▸ **Assignment**:
Print exactly the lines from the line with "le plus tôt" to the last line of the data, please, both included.

▸ **Dataset content**:
__________________________________________________

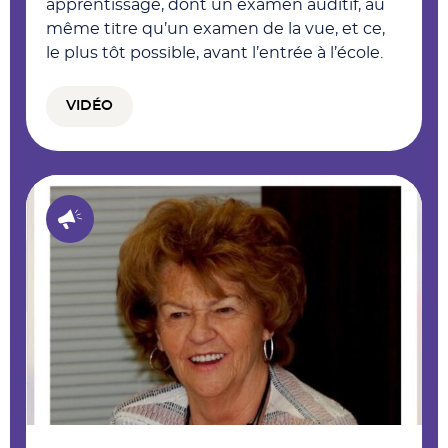
apprentissage, dont un examen auditif, au
même titre qu’un examen de la vue, et ce,
le plus tôt possible, avant l’entrée à l’école.
VIDÉO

__________________________________________________

▸ **Task response**:
le plus tôt possible, avant l’entrée à l’école.
VIDÉO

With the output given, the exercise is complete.